Endoplasmic reticulum stress may not be involved in intestinal epithelial cell apoptosis in experimental acute pancreatitis.

作者信息

Zhao Hong-Xian, Fu Xiang-Sheng, Zhou Xiang-Yu, Chen Xia

机构信息

Department of Histology and Embryology, Luzhou Medical College, Luzhou City, 646000, People's Republic of China.

出版信息

Dig Dis Sci. 2015 Jun;60(6):1690-8. doi: 10.1007/s10620-015-3542-y. Epub 2015 Jan 24.

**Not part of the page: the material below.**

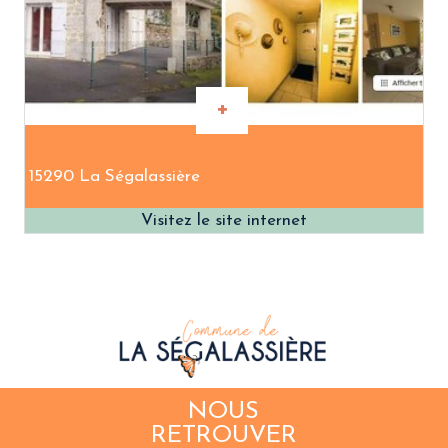
15290 La Ségalassière
NOUS
RETROUVER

DOI:10.1007/s10620-015-3542-y
PMID:25616612
Abstract

OBJECTIVES

To investigate whether endoplasmic reticulum (ER) stress is activated in the intestinal epithelium of acute pancreatitis (AP), and whether it is one of the inducing factors of the intestinal epithelial cell apoptosis in AP.

METHODS

Twenty-four rats were randomly divided into two groups. AP was induced via retrograde injection of 3 % sodium taurocholate into the pancreatic duct. As a control group, rats received a sham operation. Forty-eight hours after the operation, the ultrastructural changes of ileal epithelial cells were investigated by transmission electron microscope. The protein expressions of GRP78, CHOP, caspase-12, and JNK in the ileal epithelium were determined by immunohistochemistry, and apoptosis was determined by TdT-mediated dUTP nick end labeling. The mRNA expressions of GRP78, CHOP, caspase-12, and JNK in the ileal epithelium were determined using quantitative RT-PCR.

RESULTS

The ileal epithelium in rats with AP had significantly higher apoptotic cells compared with that of the control rats (P < 0.05). ER stress was activated in the ileal epithelium, which was characterized by dilated, irregular ER and upregulated expressions of GRP78 mRNA and protein. The mRNA and protein expressions of CHOP, caspase-12, and JNK in rats with AP were similar to that in the control rats (P > 0.05).

CONCLUSIONS

ER stress is induced in intestinal epithelium during AP; however, ER stress is not likely to be involved in the apoptosis of the intestinal epithelium during AP.

摘要

目的

探讨急性胰腺炎(AP)时肠上皮内质网(ER)应激是否被激活,以及它是否为AP时肠上皮细胞凋亡的诱导因素之一。

方法

将24只大鼠随机分为两组。通过向胰管逆行注射3%牛磺胆酸钠诱导AP。作为对照组,大鼠接受假手术。术后48小时,用透射电子显微镜观察回肠上皮细胞的超微结构变化。用免疫组织化学法检测回肠上皮中GRP78、CHOP、caspase-12和JNK的蛋白表达,用TdT介导的dUTP缺口末端标记法检测细胞凋亡。用定量RT-PCR法检测回肠上皮中GRP78、CHOP、caspase-12和JNK的mRNA表达。

结果

与对照组大鼠相比,AP大鼠回肠上皮的凋亡细胞明显增多(P<0.05)。回肠上皮中的ER应激被激活,其特征为内质网扩张、形态不规则,GRP78 mRNA和蛋白表达上调。AP大鼠中CHOP、caspase-12和JNK的mRNA和蛋白表达与对照组大鼠相似(P>0.05)。

结论

AP时肠上皮可诱导ER应激;然而,ER应激不太可能参与AP时肠上皮的凋亡。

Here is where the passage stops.